Cannes, jour 7 : retour sur "Hors les murs"

_Par Laura Tuillier

Présenté à la Semaine de la Critique, Hors les murs, premier film du belge David Lambert, raconte avec légereté et délicatesse un amour de jeunesse entre deux hommes, Ilir et Paulo. Rencontre avec un réalisateur à suivre et mini critique audio du film.

 

David Lambert, on ne vous connait pas encore. Pouvez-vous nous parler de votre parcours jusqu’à ce premier long métrage ?

J’ai fait des études de lettres modernes, j’avais écrit une toute première version de Hors les murs il y a très longtemps. Et puis je l’ai mise dans un tiroir, j’ai commencé à faire de la mise en scène de théâtre. A 30 ans, pour des raisons personnelles j’ai arrêté le théâtre et j’ai repris l’écriture de scénario. J’ai co-écrit Post Partum de Delphine Noëls avec Mélanie Doutey et Jalil Lespert. Je ne m’accordais pas assez de talent pour décider de réaliser Hors les murs. J’ai fait un premier court, une autre histoire d’amour qui finit mal, qui a été sélectionné dans plus de 50 festivals, ce qui m’a donné confiance. J’ai enfin osé tourner Hors les murs.

C’est difficile de s’atteler à une histoire d’amour, trame très exploitée au cinéma ?

Etrangement, ces dernières années je n’ai pas l’impression de voir beaucoup d’histoires d’amour au cinéma. Mais c’est vrai que j’ai eu du mal à assumer de faire une histoire d’amour, très classique, en trois actes. Affronter cette simplicité c’est difficile. Il faut accumuler beaucoup de matière sur les personnages pour tirer le fil de l’évidence. L’écriture c’est de la maturation, les films doivent se faire au bon moment. Il fallait que je fasse le film à ce moment-là, entre maturité et fraîcheur.

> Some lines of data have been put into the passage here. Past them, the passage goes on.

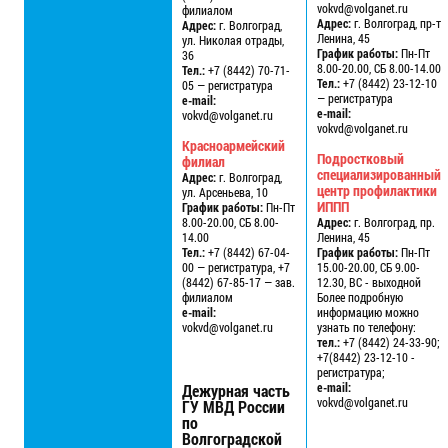
vokvd@volganet.ru
филиалом
Адрес:
г. Волгоград, пр-т
Адрес:
г. Волгоград,
Ленина, 45
ул. Николая отрады,
График работы:
Пн-Пт
36
8.00-20.00, СБ 8.00-14.00
Тел.:
+7 (8442) 70-71-
Тел.:
+7 (8442) 23-12-10
05 — регистратура
— регистратура
e-mail:
e-mail:
vokvd@volganet.ru
vokvd@volganet.ru
Красноармейский
Подростковый
филиал
специализированный
Адрес:
г. Волгоград,
центр профилактики
ул. Арсеньева, 10
ИППП
График работы:
Пн-Пт
8.00-20.00, СБ 8.00-
Адрес:
г. Волгоград, пр.
14.00
Ленина, 45
Тел.:
+7 (8442) 67-04-
График работы:
Пн-Пт
00 — регистратура, +7
15.00-20.00, СБ 9.00-
(8442) 67-85-17 — зав.
12.30, ВС - выходной
филиалом
Более подробную
e-mail:
информацию можно
vokvd@volganet.ru
узнать по телефону:
тел.:
+7 (8442) 24-33-90;
+7(8442) 23-12-10 -
регистратура;
e-mail:
Дежурная часть
vokvd@volganet.ru
ГУ МВД России
по
Волгоградской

Comment avez-vous pensé la mise en scène de l’intime ? Je pense notamment à la scène du premier baiser…

Pour moi c’est un film qui se passe dans une chambre de bonne, un parloir et une chambre d’hôtel. Je suis content que vous me parliez du baiser. C’est quelque chose que j’ai pensé dès le scénario, cet appel d’air entre les deux, cette attraction du souffle. Et le baiser de fin est dans un mouvement inverse, la caméra s’éloigne des amoureux. Je me suis permis de laisser les acteurs improviser, j’avais deux heures et demie de film au premier montage. Par exemple la séquence du bras de fer n’était pas écrite. Elle est venue de l’énergie des acteurs.

Comment les avez-vous rencontrés ?

J’ai d’abord casté Guillaume Gouix pour le personnage de Paulo, parce que je pensais qu’Ilir serait un africain. Mais lorsque j’ai vu Matila en fin d’après-midi, le même jour, je n’arrêtais plus de penser au couple qu’ils feraient. Je voulais vraiment casté deux acteurs qui iraient ensemble, pas l’un puis l’autre. J’ai adapté le scénario pour ces deux comédiens.

La relation entre eux demeure très ambigüe, on se demande jusqu’à la fin qui va laisser l’autre…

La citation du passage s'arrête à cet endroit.